"detailed analysis" for me is when the root causes are analyzed and solutions are provided to address them (e.g. using validation on the database side, uniqueness constraints, etc.) . You partially described the root causes in the introduction, therefore the formulation afterwards doesn't make sense. The solution you provide is to correct the effects, which needs to be done periodically if the problem is not addressed by design. Otherwise, the post covers the most important aspects, though can be improved.

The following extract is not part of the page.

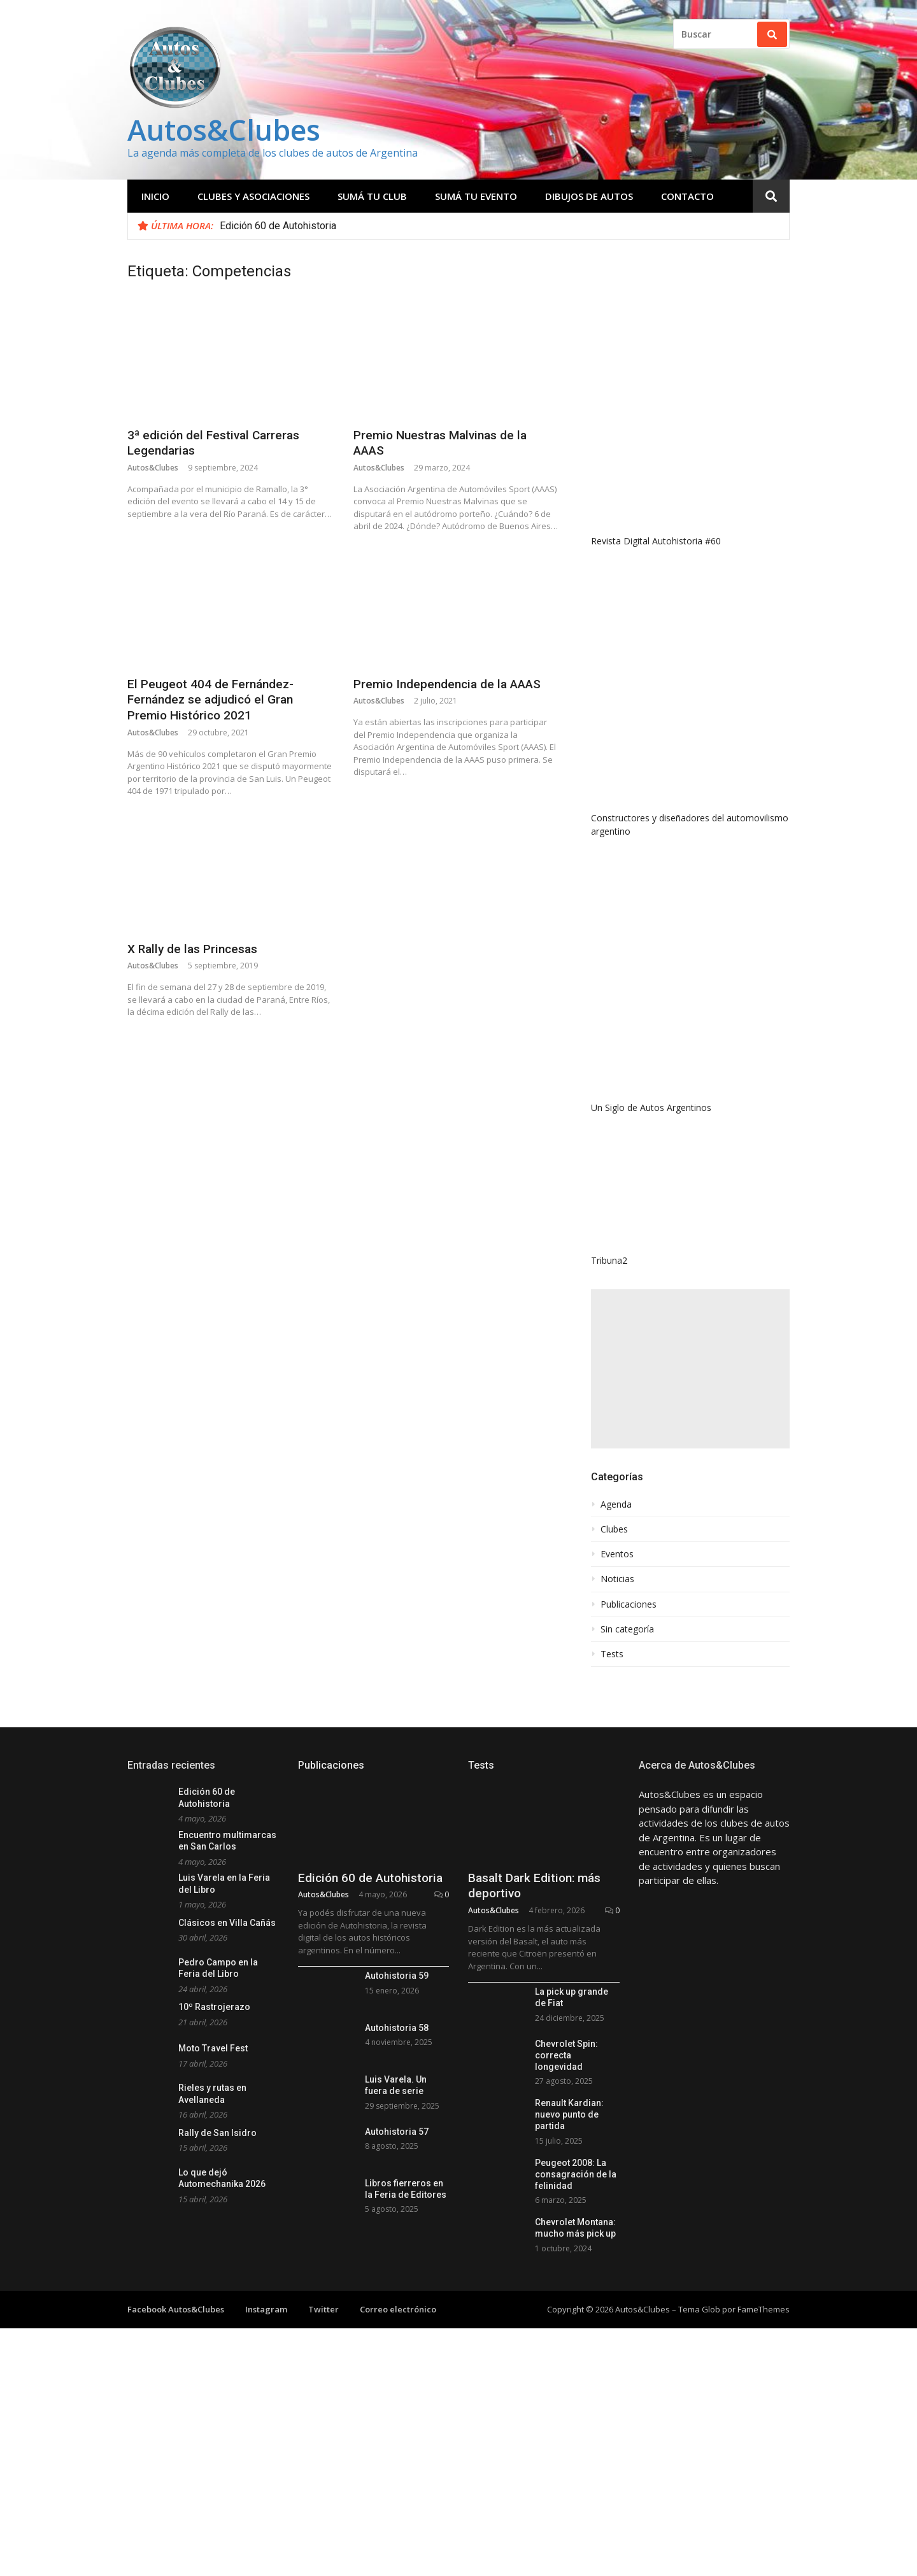  Describe the element at coordinates (687, 196) in the screenshot. I see `Contacto` at that location.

You make a good point that this needs to be addressed by design, either at database or UI level. The solution depends also on the business scenario and/or application type. In contrast with your example, in case the records come from other system (e.g integration between two systems), then one can still allow for duplicates to be saved into the staging table, while importing the latest record. There is also the possibility to override the existing record or version the records. In some scenarios one can allow users to indicate manually the correct records (e.g. data cleaning systems), while the implemented logic can highlight the correct record or make a recommendation especially when further logic is used in the background (e.g. address validation).
In what concerns the code:
- An artificial primary key can allow to easier delete the duplicates and, besides a date, it can allow to identify in which sequence the records were inserted. It’s in general recommended to have a primary key on tables.
- You can use a combination of count and rank windows functions to highlight the duplicates, respectively the correct record.
- Your logic for deleting the records is not “deterministic” – it doesn’t make sure that between consecutive runs the same record will be deleted. This because the order in which the records are retrieved is not guaranteed. You need to specify further columns in the ORDER BY clause to make the logic deterministic (e.g. primary key, timestamp or a combination of both). Further discussions could be made on which record to keep (typically the last).
- Duplicates can refer to whole records or groups of columns. It’s useful to make explicit upfront which columns are supposed to form a unique key.
- As you used two methods to identify the duplicates, some might find it useful to understand the key differences between them and which one would you recommend and why.
- I think it would be interesting to show how one could delete the records via the GROUP BY, as there are 1-2 tricks one could use, especially when is needed to select the last record. This reminds me about the first/last windows functions recently introduced in SQL Server, where the handling of NULLs can involve some challenges.
- Some systems don’t delete the records but move them to special tables or use statuses.
I ask myself how the Compliance Id is generated. Something is fishy if this led to duplicates.